Naught for England’s Comfort

Jess, the very first time she wrote here, wrote this:

“And this is the word of Mary,
The word of the world’s desire
`No more of comfort shall ye get,
Save that the sky grows darker yet
And the sea rises higher.’ 

Now it proves the flint against which the iron of resolve is sharpened, and the Saxons rally and they win, even though all had seemed lost. Alfred was not the most charismatic or dramatic of leaders, but he won, and this is why:

And this was the might of Alfred,
At the ending of the way;
That of such smiters, wise or wild,
He was least distant from the child,
Piling the stones all day.

Alfred has faith and he had patience, and he had resilience; he lacked the capacity to despair. In short, he possessed all the Christian virtues. He listened to Our Lady and he understood her advice, and so, at the height of the battle:

The King looked up, and what he saw
Was a great light like death,
For Our Lady stood on the standards rent,
As lonely and as innocent
As when between white walls she went
And the lilies of Nazareth.


Back to London for a bit, mostly because I want you to read this from the £ Daily Mail. Katie Hopkins wrote:

They stood in the centre of Brussels. Row on row.

Hands held high, making hearts to the heavens. Showing the slaughtered they were not forgotten. Reminding themselves they were here with love. Looking to show humanity wins. That love conquers all.

They lay in the centre of London, face down where they fell. Stabbed by a knife, rammed with a car, flung, broken, into the Thames, life bleeding out on the curb.

And the news came thick and fast.

A car rammed deliberately into pedestrians on the bridge. Ten innocents down.

A police officer stabbed at the House of Commons. Confirmed dead.

Another woman now, dead at the scene.

Shots fired. An Asian man rushed to hospital.

A woman, plucked from the water.

And I grew colder. And more tiny.

No anger for me this time. No rage like I’ve felt before. No desperate urge to get out there and scream at the idiots who refused to see this coming.

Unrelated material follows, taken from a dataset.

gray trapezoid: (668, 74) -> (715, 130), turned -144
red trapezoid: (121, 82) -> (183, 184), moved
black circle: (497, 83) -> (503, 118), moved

Not even a nod for the glib idiots who say this will not defeat us, that we will never be broken, that cowardice and terror will not get the better of Britain.

Because, as loyal as I am, as patriotic as I am, as much as my whole younger life was about joining the British military and fighting for my country — I fear we are broken.

Not because of this ghoulish spectacle outside our own Parliament. Not because of the lives rammed apart on the pavement, even as they thought about what was for tea. Or what train home they might make. (…)

As the last life-blood of a police officer ran out across the cobbles, the attacker was being stretchered away in an attempt to save his life.

London is a city so desperate to be seen as tolerant, no news of the injured was released. No clue about who was safe or not.

Liberals convince themselves multiculturalism works because we all die together, too.

An entire city of monkeys: see no evil, hear no evil, speak no evil. Blind. Deaf. And dumb. […]

The patriots of the rest of England versus the liberals in this city. The endless tolerance to those who harm us, (while the Home Office tries to shift the focus of public fear to white terror) — versus the millions like me who face the truth, with worried families and hopeless hearts, who feel the country sinking.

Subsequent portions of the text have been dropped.